** Opening The data block **

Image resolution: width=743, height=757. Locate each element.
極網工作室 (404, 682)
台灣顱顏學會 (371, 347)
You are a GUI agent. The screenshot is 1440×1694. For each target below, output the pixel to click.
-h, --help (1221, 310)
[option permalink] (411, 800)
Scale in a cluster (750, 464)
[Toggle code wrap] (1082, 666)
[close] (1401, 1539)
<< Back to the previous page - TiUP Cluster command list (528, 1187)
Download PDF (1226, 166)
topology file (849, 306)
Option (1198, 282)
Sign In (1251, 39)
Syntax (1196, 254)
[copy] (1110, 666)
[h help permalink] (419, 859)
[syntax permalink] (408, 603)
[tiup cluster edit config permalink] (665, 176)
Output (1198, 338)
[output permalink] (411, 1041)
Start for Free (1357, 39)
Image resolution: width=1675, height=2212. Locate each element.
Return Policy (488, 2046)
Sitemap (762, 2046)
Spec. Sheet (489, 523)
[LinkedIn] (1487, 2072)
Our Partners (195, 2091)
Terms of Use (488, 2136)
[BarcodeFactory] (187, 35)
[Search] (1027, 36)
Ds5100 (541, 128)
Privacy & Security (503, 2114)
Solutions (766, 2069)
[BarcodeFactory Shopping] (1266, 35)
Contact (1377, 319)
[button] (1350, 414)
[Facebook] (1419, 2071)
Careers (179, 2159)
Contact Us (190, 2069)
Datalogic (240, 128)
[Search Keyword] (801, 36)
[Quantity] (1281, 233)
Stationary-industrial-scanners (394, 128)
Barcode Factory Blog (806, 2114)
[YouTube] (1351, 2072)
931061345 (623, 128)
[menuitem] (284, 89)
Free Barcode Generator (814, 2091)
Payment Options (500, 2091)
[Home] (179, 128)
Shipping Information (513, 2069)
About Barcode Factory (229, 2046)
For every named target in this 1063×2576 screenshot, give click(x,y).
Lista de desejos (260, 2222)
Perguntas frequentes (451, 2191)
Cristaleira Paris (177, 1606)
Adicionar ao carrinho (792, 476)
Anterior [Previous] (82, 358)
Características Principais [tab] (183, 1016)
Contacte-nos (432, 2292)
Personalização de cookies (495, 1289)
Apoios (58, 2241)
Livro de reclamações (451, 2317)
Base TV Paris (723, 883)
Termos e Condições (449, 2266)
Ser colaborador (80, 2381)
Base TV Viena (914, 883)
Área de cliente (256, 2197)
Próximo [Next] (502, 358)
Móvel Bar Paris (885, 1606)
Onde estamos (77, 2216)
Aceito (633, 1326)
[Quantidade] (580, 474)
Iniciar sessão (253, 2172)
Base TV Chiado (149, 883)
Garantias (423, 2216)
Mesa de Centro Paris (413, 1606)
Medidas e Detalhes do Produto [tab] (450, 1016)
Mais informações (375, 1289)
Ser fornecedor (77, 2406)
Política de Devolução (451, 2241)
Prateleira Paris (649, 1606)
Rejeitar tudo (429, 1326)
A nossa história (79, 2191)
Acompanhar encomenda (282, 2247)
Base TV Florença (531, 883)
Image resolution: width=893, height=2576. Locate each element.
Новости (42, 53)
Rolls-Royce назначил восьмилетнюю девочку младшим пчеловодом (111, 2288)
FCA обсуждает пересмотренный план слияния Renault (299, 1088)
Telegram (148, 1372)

** Closing The data block **

Task details> Copy every line from the material in which the word "click" can be found.

Answer section>
You are a GUI agent. The screenshot is 1440×1694. For each target below, output the pixel to click.
For every named target in this 1063×2576 screenshot, give click(x,y).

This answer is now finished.